What have been your most unusual discoveries about UBC’s student history?
One was that the university used to cancel classes so students could attend the AMS General Meeting. I’ve suggested to the current AMS president that he mention this to Santa Ono.
I also learned that UBC almost closed during the Depression, and that in the early days the students would rampage through the downtown streets in wild, linked-arm snake dances.
And then there were the Revolutionary Trutchkeyites, which I discovered in the pages of the Ubyssey back in 1978 in the free announcement column for clubs. Every week or so, amidst the notices from the French club or whatever, there’d be these strange announcements emanating from a group called the Revolutionary Trutchkeyites, talking about sock hunts or cleaning binges or eating spaghetti and watching Fellini movies – usually to take place at Trutch House. I presume this was a group of people living in a house on Trutch Street, all with keys of course, hence Trutchkey… not to be confused with Trotsky….
Do any individuals in particular stand out?
Oh, yes, two in particular from the past 50 years: Stan Persky and Kurt Preinsperg. Persky was one of the leaders of the revolution in the late 60s, an unorthodox president of the Arts Undergraduate Society who wanted to introduce “human government” and who at one point tried to get athletic funding for an imaginary hockey league; unfortunately, I think all he got was imaginary funding.
As revolutionaries go, he was rather quirky, maybe more hippie comedian than hardliner. When Dow Chemical came to campus, he wanted to reason with people to convince them not to apply to work for them. His harder‑line fellow activist, Gabor Maté, said, Oh, let’s just block the doors.
And then there was Kurt Preinsperg, the longtime controversial writer of letters to the editor of the Ubyssey (about things like tying foreign aid to population control). He went from that to becoming president of the AMS (not the usual route) but got in trouble for compiling “Rules for Romance” (tips for picking up girls, some said). There was even a tongue-in-cheek documentary made about him, called, of course, Rules for Romance.

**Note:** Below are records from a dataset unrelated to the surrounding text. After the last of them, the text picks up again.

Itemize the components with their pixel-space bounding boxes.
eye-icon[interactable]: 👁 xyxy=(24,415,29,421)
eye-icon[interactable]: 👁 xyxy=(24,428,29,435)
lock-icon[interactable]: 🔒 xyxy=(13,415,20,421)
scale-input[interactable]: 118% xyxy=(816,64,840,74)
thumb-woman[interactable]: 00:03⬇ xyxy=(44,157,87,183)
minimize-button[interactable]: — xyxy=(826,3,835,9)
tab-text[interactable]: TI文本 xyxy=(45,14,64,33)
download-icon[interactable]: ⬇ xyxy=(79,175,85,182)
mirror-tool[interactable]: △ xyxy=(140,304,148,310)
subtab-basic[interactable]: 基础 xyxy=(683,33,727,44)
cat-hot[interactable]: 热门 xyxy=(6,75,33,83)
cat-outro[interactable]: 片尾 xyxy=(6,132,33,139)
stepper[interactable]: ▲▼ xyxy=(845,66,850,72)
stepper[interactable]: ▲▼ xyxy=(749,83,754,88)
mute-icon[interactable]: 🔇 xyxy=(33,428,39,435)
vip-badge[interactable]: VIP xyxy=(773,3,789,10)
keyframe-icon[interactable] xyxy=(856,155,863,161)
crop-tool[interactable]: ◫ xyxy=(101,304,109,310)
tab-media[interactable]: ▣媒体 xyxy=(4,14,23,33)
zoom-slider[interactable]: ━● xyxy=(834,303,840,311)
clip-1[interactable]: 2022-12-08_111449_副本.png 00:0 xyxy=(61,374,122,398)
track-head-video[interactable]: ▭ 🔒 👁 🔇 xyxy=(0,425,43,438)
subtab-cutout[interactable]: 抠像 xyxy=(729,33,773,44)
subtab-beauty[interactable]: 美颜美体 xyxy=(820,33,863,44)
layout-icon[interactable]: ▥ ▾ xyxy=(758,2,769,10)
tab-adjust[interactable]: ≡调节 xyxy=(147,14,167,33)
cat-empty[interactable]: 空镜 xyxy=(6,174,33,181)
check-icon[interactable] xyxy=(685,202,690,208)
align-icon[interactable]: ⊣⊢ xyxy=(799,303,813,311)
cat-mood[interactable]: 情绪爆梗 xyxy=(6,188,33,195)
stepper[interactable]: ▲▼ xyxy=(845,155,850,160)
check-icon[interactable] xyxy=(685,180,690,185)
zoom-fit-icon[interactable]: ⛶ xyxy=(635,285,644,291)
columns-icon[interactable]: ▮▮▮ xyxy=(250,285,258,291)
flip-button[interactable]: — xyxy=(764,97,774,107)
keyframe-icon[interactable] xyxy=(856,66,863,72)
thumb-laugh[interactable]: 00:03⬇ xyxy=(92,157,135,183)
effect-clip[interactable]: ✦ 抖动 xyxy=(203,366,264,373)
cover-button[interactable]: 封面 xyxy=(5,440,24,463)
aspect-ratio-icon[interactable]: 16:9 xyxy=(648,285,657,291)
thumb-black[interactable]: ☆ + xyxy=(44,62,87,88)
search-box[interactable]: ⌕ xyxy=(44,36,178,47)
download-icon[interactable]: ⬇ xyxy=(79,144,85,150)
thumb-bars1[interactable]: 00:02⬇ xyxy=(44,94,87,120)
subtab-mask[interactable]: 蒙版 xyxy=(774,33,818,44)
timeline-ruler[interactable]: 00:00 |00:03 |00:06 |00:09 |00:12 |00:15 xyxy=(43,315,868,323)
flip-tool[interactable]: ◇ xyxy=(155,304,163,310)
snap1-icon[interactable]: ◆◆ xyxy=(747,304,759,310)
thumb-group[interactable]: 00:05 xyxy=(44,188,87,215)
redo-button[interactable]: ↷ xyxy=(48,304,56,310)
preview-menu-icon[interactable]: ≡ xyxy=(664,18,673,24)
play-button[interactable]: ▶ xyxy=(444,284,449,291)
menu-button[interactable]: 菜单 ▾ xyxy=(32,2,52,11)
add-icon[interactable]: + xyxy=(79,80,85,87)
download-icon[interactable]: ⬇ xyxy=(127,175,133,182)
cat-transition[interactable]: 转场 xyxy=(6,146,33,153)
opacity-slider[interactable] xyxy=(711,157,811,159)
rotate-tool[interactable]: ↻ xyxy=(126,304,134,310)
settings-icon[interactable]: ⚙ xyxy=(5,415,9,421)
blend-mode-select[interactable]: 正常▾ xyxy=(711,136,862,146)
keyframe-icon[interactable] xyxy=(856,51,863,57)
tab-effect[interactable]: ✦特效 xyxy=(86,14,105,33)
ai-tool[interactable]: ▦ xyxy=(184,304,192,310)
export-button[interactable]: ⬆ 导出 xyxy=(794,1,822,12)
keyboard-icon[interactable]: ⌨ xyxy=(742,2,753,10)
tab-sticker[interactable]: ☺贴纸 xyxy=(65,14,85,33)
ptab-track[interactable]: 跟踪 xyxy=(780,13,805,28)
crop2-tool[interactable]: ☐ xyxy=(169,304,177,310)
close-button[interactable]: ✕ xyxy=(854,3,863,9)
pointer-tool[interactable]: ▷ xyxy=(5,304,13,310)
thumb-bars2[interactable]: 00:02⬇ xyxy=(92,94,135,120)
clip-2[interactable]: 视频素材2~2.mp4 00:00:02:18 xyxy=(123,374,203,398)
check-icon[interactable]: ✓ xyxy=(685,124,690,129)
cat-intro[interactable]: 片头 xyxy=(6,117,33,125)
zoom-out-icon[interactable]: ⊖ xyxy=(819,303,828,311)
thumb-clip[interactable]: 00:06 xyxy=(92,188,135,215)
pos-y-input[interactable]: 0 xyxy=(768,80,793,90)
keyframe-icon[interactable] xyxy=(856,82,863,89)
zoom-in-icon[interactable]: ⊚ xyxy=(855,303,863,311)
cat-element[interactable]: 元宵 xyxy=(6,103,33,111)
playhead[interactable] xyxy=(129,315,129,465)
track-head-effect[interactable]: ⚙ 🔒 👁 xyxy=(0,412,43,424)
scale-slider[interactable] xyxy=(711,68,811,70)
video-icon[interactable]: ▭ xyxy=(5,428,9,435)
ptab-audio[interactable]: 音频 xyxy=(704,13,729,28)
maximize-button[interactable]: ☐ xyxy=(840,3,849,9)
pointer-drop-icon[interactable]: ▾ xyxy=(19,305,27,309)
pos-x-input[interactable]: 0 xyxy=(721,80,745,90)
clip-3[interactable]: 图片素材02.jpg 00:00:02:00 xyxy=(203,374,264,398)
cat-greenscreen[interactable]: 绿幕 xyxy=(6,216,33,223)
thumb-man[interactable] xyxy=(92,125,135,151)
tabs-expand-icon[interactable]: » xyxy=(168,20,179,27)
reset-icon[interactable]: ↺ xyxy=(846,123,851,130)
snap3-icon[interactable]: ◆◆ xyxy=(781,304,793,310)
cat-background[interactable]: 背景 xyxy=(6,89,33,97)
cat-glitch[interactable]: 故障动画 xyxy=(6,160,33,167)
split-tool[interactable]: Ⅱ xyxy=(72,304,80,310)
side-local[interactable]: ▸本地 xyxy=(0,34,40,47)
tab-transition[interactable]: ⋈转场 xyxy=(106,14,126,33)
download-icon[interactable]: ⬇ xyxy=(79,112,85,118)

Earlier there was Evelyn Lett, who helped write the first AMS constitution and who continued to be interested in student affairs for years afterward (pushing for student residences, for instance). The AMS gave her its Great Trekker Award in 1965. Later there was the first female frosh president, who made an even bigger splash after UBC: Kim Campbell, our first female prime minister (who has graciously contributed a foreword to the book).
What do you consider to have been the most inventive student protest?
Making a complaint to the UN about tuition was pretty inventive, though it backfired on the AMS president who did it. Then there was Pat Marchak (later dean of Arts), who made a protest of sorts as editor of the Ubyssey, writing an editorial in which she attacked “phonies,” i.e. people who put extra-curricular activities ahead of their studies. That backfired too, because at Christmas she confessed that no new staffers had joined the paper. Presumably they were too busy studying.